问题
My site allows site-users to write blog-posts
class BlogPost
{
[AllowHtml]
public string Content;
}
The site is created using a MVC5 Internet application template and uses bootstrap 3 for it's CSS. So I decided to use http://jhollingworth.github.io/bootstrap-wysihtml5 to take care of all the JavaScript Part of a Rich Text Editor.
It works like a charm. But in order to make the POST happen, I had to add the [AllowHtml]
attribute as in the code above. So now I'm scared of dangerous stuff that can get into the database and be in-turn displayed to all users.
I tried giving values like <script>alert("What's up?")</script>
etc in the form and it seemed to be fine... the text was displayed exactly the same way (<script>
became <script>
. But this conversion seemed to be done by the javascript plugin I used.

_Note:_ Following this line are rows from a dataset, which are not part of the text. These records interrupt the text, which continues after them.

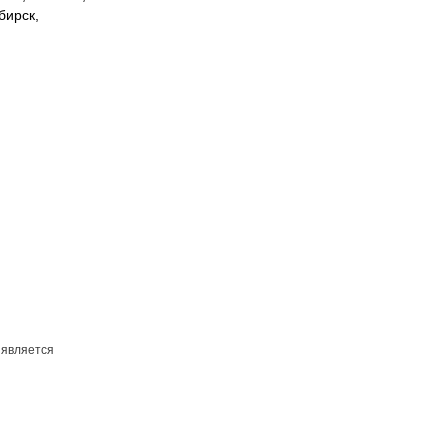
бирск,
 является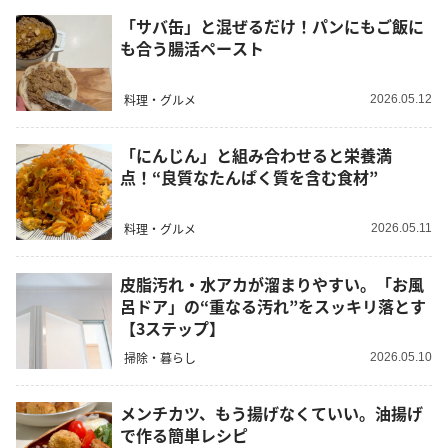
「サバ缶」と混ぜるだけ！パンにもご飯に
も合う腸活ペースト
料理・グルメ
2026.05.12
「にんじん」と組み合わせると栄養満
点！“良質なたんぱく質を含む食材”
料理・グルメ
2026.05.11
皮脂汚れ・水アカが溜まりやすい。「お風
呂ドア」の“重なる汚れ”をスッキリ落とす
【3ステップ】
掃除・暮らし
2026.05.10
メンチカツ、もう揚げなくていい。油揚げ
で作る簡単レシピ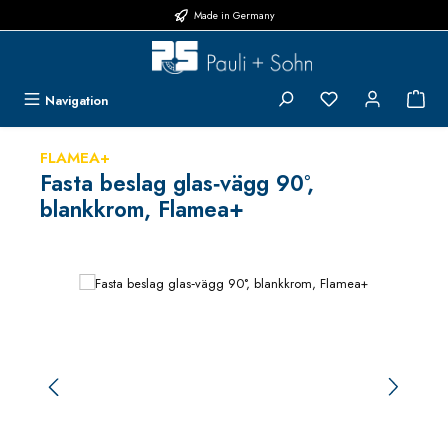
Made in Germany
Hoppa till huvudinnehåll
Du har 0 objekt i 
{1}
Navigation
FLAMEA+
Fasta beslag glas‑vägg 90°,
blankkrom, Flamea+
Hoppa över bildgalleri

So I used fiddler to compose a POST request with the same script tag and this time, the page actually executed the JavaScript code.

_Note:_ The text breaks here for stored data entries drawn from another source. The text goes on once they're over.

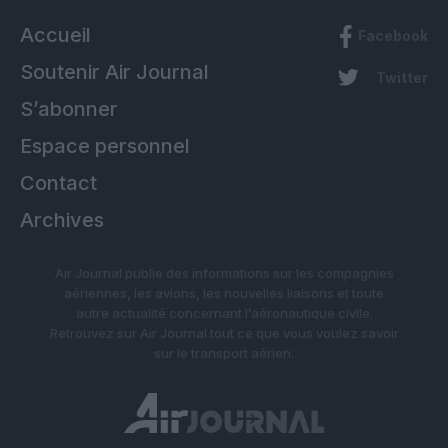
Accueil
Facebook
Soutenir Air Journal
Twitter
S’abonner
Espace personnel
Contact
Archives
Air Journal publie des informations sur les compagnies
aériennes, les avions, les nouvelles liaisons et toute
autre actualité concernant l’aéronautique civile.
Retrouvez sur Air Journal tout ce que vous voulez savoir
sur le transport aérien.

Is there any way I can figure out vulnerable input like <script>
and even <a href="javascript:some_code">Link</a>
...?
回答1:
Unfortunately, you have to sanitize the HTML yourself. See these on how people did it:
- How to sanitize input from MCE in ASP.NET? - whitelist using Html Agility Pack
- .NET HTML Sanitation for rich HTML Input - blacklist using Html Agility Pack
An alternative to accepting HTML is to accept markdown or BBCode instead. Both of them are widely used (markdown is used by stackoverflow!) and eliminate the need to sanitize the input. There are rich editors available too.
Edit
I found that Microsoft Web Protection Library can sanitize HTML input through AntiXss.GetSafeHtml and AntiXss.GetSafeHtmlFragment. Documentation is really poor though and seems like you can't configure which tags are valid.
回答2:
I faced the same problem sanitizing wysihtml5 content on the server side. I was rather charmed by how wysihtml5 performed client side sanitation and implemented this using Html Agility Pack: HtmlRuleSanitizer on Github Also available as NuGet package.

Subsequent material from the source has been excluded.